Hold off on writing that excommunication of Nicholas Sarkozy. We’ll force that lecherous little Frog to go back to his first wife, but it can wait ’til next week.

Now I–that means my speechwriter–must deal with this Galileo thing from 18 years ago. This whole issue never had anything to do with science, you know. It was all a matter of tact–and Galileo didn’t have any. The Church knew that the earth evolved around the sun. We wouldn’t have spent all that money on the Gregorian Calendar without figuring out what made the calendar work in the first place.

Galileo had nothing new to say on the subject, but he just had to say it louder. The Church even gave him permission to publish his conclusions, so long as he followed Pope Urban VIII’s recommendation to be diplomatic to the supporters of the geocentric theory. Unfortunately, Galileo did not feel like being polite to advocates of idiocy; and he wanted to insult anyone who even tolerated the geocentric club. So instead of a nice, scholarly discourse, Galileo had to write a satire. In his “Dialogue Concerning the Two Chief World Systems”, Galileo has the geocentric theory espoused by a pretentious fool named Simplicius. Apparently overestimating the Church’s sense of humor, Galileo gave Simplicius a remarkable resemblance to the Pope.

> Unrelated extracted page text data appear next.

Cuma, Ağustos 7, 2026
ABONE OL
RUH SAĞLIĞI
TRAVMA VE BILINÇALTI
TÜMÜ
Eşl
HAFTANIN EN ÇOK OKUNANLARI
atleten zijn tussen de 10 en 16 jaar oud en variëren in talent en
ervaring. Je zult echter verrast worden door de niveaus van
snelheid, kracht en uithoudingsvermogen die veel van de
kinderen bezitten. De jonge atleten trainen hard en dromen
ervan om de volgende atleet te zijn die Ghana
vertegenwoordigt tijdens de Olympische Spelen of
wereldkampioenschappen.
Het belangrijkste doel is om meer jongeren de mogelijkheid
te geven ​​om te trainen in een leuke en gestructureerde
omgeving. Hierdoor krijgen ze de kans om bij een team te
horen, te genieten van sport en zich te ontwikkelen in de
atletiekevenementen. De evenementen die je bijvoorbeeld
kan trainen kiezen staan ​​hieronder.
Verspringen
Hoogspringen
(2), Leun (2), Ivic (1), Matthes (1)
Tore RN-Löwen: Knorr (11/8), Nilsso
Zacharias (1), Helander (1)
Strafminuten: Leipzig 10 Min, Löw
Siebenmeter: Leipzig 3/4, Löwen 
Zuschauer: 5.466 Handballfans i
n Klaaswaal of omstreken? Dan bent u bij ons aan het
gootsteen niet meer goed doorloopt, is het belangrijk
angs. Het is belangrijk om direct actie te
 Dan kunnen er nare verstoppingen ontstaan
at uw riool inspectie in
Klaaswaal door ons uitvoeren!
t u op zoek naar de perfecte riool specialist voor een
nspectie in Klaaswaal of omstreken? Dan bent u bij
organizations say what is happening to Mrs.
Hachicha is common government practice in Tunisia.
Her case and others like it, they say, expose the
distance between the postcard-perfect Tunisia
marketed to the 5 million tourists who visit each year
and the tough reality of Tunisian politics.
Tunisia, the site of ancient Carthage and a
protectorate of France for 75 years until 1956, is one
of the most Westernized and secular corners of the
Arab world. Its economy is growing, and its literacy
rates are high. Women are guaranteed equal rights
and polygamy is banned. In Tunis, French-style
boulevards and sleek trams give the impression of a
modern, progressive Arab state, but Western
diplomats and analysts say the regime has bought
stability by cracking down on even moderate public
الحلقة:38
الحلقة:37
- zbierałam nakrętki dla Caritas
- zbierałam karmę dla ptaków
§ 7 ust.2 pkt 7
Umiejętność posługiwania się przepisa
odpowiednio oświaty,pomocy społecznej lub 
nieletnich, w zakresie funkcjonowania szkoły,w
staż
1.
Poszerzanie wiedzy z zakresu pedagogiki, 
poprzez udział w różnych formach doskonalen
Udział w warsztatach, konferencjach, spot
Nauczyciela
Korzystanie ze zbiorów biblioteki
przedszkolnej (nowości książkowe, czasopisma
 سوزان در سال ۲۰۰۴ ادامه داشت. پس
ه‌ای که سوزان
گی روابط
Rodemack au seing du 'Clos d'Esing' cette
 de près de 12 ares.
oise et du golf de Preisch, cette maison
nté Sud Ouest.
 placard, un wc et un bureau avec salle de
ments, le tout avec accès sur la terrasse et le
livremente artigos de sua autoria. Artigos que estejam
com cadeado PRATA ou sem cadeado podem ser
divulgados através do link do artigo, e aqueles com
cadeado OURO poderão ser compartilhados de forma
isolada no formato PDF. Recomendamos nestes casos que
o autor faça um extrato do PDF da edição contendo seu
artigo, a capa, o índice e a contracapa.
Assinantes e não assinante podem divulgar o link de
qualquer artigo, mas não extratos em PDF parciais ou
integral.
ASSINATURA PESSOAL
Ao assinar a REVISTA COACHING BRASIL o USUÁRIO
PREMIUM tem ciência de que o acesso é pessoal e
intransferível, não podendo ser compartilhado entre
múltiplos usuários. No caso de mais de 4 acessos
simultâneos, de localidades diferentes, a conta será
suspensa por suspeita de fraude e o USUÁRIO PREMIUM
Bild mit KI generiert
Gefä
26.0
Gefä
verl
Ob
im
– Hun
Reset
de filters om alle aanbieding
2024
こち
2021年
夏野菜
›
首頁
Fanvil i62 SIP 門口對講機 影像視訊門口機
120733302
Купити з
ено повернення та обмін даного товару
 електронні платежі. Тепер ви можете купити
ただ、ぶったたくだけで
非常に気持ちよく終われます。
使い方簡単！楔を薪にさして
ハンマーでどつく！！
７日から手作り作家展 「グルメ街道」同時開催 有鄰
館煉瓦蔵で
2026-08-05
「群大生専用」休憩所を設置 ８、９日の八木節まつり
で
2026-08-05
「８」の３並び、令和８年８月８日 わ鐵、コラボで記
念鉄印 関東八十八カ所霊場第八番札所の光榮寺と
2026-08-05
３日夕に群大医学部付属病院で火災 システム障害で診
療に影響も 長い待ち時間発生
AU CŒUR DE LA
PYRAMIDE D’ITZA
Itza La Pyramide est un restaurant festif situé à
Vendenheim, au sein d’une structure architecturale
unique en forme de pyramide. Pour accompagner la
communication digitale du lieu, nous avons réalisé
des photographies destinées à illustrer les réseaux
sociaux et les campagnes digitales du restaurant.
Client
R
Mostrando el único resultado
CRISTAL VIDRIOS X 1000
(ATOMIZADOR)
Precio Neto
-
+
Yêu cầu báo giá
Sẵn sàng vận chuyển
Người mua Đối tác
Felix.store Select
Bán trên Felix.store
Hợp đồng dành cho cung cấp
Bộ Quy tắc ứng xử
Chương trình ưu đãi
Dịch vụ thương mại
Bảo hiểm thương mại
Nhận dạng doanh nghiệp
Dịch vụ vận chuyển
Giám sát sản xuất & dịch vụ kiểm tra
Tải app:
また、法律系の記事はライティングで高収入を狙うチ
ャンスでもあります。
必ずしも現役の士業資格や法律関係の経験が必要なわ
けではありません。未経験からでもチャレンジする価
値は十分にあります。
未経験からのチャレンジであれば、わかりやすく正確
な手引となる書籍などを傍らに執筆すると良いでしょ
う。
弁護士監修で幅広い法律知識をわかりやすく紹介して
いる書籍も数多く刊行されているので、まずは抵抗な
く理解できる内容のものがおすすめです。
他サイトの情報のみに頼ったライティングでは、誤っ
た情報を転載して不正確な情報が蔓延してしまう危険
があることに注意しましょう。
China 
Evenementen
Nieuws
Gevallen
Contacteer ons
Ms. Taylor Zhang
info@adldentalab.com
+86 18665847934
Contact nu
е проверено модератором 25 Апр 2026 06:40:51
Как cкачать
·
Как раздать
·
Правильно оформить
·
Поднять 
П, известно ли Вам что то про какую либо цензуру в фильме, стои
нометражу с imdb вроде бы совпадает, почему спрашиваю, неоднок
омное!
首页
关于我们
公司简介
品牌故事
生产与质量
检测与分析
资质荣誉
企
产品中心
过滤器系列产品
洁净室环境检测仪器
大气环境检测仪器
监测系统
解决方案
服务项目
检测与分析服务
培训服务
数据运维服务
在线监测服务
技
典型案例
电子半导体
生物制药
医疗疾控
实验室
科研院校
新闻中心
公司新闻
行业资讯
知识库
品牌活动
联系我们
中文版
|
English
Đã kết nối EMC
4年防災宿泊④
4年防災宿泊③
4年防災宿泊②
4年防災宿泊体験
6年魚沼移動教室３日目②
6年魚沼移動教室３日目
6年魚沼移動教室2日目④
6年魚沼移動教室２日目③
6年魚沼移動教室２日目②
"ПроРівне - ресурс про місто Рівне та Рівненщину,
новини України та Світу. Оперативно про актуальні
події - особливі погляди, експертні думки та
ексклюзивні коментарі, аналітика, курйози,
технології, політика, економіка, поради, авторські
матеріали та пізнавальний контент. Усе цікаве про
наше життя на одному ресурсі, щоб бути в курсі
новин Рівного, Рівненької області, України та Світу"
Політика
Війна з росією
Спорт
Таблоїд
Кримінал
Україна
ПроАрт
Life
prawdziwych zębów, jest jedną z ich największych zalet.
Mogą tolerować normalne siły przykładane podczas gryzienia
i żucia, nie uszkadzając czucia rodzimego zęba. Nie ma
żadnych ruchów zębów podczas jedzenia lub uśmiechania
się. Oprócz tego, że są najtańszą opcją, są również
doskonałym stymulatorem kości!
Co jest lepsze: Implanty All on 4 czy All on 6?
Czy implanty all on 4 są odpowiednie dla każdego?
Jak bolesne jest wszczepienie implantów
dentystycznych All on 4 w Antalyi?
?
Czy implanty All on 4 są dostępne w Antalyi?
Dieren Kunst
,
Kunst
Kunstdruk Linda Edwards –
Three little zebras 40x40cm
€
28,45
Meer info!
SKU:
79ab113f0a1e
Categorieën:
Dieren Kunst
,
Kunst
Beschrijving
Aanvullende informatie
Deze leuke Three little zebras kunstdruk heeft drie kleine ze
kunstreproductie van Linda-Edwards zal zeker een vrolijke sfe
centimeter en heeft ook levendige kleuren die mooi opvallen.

And this was in 1632, right in the middle of the Thirty Years War. In the midst of religious genocide, the Church really did not need the distraction of a debate among our parishioners over the sun’s and the earth’s itinerary. Let’s face it: everything has to evolve around the Church. If Galileo couldn’t keep a civil tongue, he was lucky to have a tongue at all. We had nothing against the actual science; it was just at a really inconvenient time. Yes, the first convenient time turned to be 350 years later: nostra culpa.

But it really was Galileo’s fault. Did we condemn anyone else? No, because they were polite. Newton was willing to give God credit for inventing gravity. Einstein, Heisenberg, quantum physics–no problem; as long as it is unintelligible, the Church approves. Freud, well, that is just Jewish psychosis and is of no concern to the Church, at least since St. Paul. Did Edward Jenner brag, “Why didn’t Jesus think of this?” No, he didn’t; otherwise, we might have had to endorse smallpox. As for Darwin, he and the Church got along fine by ignoring each other.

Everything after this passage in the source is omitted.